SBA Selling Off Troubled VCs

The U.S. Small Business Administration (SBA) is auctioning off venture stakes on the secondary market. The portfolio is comprised of defunct and troubled small VC firms that have defaulted on SBA-backed loans and their portfolio companies.

The total value of the portfolio companies the SBA is selling may be as much as $1 billion, according to a source familiar with the offer.

The SBA will sell either the entire portfolio or its stakes in the portfolio, whichever yields the greater offer, says Tom Morris, director of the SBA’s office of liquidations. Morris declined to comment on the value of the assets, saying that it could potentially limit offers that the SBA receives from secondary buyers.
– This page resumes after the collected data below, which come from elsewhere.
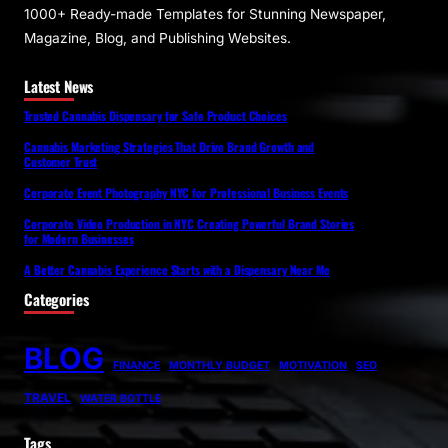
1000+ Ready-made Templates for Stunning Newspaper,
Magazine, Blog, and Publishing Websites.
Latest News
Trusted Cannabis Dispensary for Safe Product Choices
Cannabis Marketing Strategies That Drive Brand Growth and
Customer Trust
Corporate Event Photography NYC for Professional Business Events
Corporate Video Production in NYC Creating Powerful Brand Stories
for Modern Businesses
A Better Cannabis Experience Starts with a Dispensary Near Me
Categories
BLOG
FINANCE
MONTHLY BUDGET
MOTIVATION
SEO
TRAVEL
WATER BOTTLE
Tags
Morris says that the decision to sell comes after the SBA’s Small Business Investment Corporation (SBIC) venture program found itself with a large number of debtor firms that defaulted on their loans. Morris says that the assets for sale date to the vintage years of the late 90s tech and dot-com bubble.

“You have good periods and less than good time periods,” he says. “The SBIC is very much a product of its vintage years.”
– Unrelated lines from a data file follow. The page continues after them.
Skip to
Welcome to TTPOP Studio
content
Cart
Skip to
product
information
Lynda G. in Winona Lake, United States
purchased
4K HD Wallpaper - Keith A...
The agency is marketing the holdings in two fund groupings being offered through the placement agents Camelot Group of New York and Probitas Partners of San Francisco. The placement firms declined to comment on the sale.
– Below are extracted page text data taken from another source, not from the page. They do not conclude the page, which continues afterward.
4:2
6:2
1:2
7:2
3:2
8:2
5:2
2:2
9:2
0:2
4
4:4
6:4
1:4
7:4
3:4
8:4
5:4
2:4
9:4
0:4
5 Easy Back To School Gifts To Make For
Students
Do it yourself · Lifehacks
Morris says that the timing of the transactions will largely be left to the two advisory firms but that he expects to have the assets sold by the end of the year.

Faced with heavy losses of almost $2 billion, the SBA’s Participating Securities program ran out of time to restructure last year. As a result, the SBA stopped licensing new SBIC venture firms. Representative Don Manzullo, an Illinois Republican and chairman of the House Small Business Committee, in July introduced the SBIC Participating Debenture Act, which would create a new program to replace the SBIC Participating Securities program. The proposed legislation is still in hearing mode.

About one-fifth of the venture firms in the United States are backed by the SBIC, based on data gathered by Thomson Venture Economics (publisher of PE Week), the National Venture Capital Association and the National Association of Small Business Investment Companies (NASBIC).

NASBIC also reports that there are about 206 SBICs with about $15.4 billion under management.